Bethan Dean, Lorna Ginnell, Victoria Ledsham, Emma Telford, Sarah Sparrow, Magda Rudnicka, Hilary Cruickshank, Sue Fletcher-Watson, James P. Boardman
1. MRC Centre for Reproductive Health, University of Edinburgh, UK
2. Simpson Neonatal Unit, NHS Lothian, UK
3. Salvesen Mindroom Research Centre for Learning Difficulties, University of Edinburgh, UK
Preterm birth is associated with atypical social cognition in infancy1, and with social difficulties and cognitive impairment in childhood2. Socioeconomic deprivation is also known to impact child social development3. The stability of an individual’s social cognition through childhood and its relationship with neurodevelopment are unknown. We used eye-tracking to investigate social attention over time in preterm and term-born infants, its relationship with standardised tests of neurodevelopment, and the modulating role of socioeconomic deprivation.
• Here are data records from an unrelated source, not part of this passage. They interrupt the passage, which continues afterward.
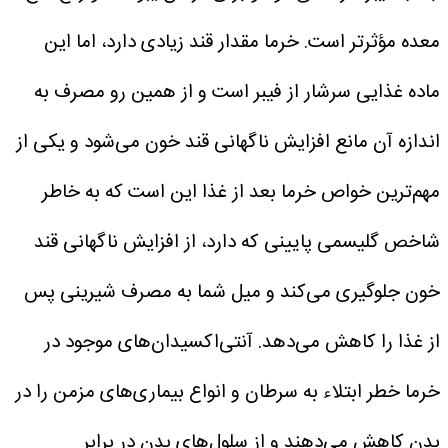
معده مؤثرتر است.
خرما مقدار قند زیادی دارد، اما این
ماده غذایی سرشار از فیبر است و از همین رو مصرف به
اندازه آن مانع افزایش ناگهانی قند خون می‌شود و یکی از
مهم‌ترین خواص خرما بعد از غذا این است که به خاطر
شاخص گلیسمی پایینی که دارد، از افزایش ناگهانی قند
خون جلوگیری می‌کند و میل شما به مصرف شیرینی پس
از غذا را کاهش می‌دهد.
آنتی‌اکسیدان‌های موجود در
خرما خطر ابتلاء به سرطان و انواع بیماری‌های مزمن را در
بدن کاهش می‌دهند و از سلول‌های بدن در برابر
81 preterm and 66 term infants, with mean (range) gestational age at birth 28+5 (23+2-33+0) and 40+0 (37+0-42+1) respectively, completed eye-tracking in infancy, with a subset reassessed at 5 years. 3 free-viewing tasks presented social stimuli of increasing complexity. We measured fixation duration to areas of social interest and calculated a social preference score. We collected socioeconomic data and performed neurodevelopmental assessments at 2 and 5 years. We had NRES and NHS R&D approval and received funding from Theirworld. We used t-tests for group comparisons and assessed relationships using correlations and hierachical modelling.
Preterm infants had lower social attentional preference in infancy compared to infants born at term (0.32 vs 0.39, p=0.02). Term infants’ social preference scores were stable between the two time points (0.43 vs 0.45, p=0.73), whereas preterm infants showed a significant increase over time (0.29 vs 0.43, p<0.005), reaching equivalent social preference scores to term controls by 5 years. In whole sample multivariate analyses, low gestational age and socioeconomic deprivation were associated with reduced social attention in infancy (rs(135)=0.20, p=0.02 and rs(135)=0.21, p=0.01), explaining a modest but significant proportion of the variance in hierarchical models.
The preterm infants scored lower in neurodevelopmental assessments at 5 years of age (Mullen Early Learning Composite 93 vs 104, p=0.003), particularly in language domains. Social attentional preference in infancy did not correlate with performance on standardised tests of neurodevelopment at 2 or 5 years.
Preterm infants have reduced social attentional preference in infancy compared to term-born controls, but catch up by 5 years. This is influenced by socioeconomic deprivation and gestational age. Further work is required to determine the role of infant social cognition in the ontogeny of cognitive impairment seen in preterm infants.
References: 1. EJ Telford et al., J Child Psychol Psychiatry 57 (7), 861 (2016). 2. S Johnson and N Marlow, Arch Dis Child 102 (1), 97 (2017). 3. SH Landry et al, J Clin Exp Neuropsychol 19 (2), 261 (1997).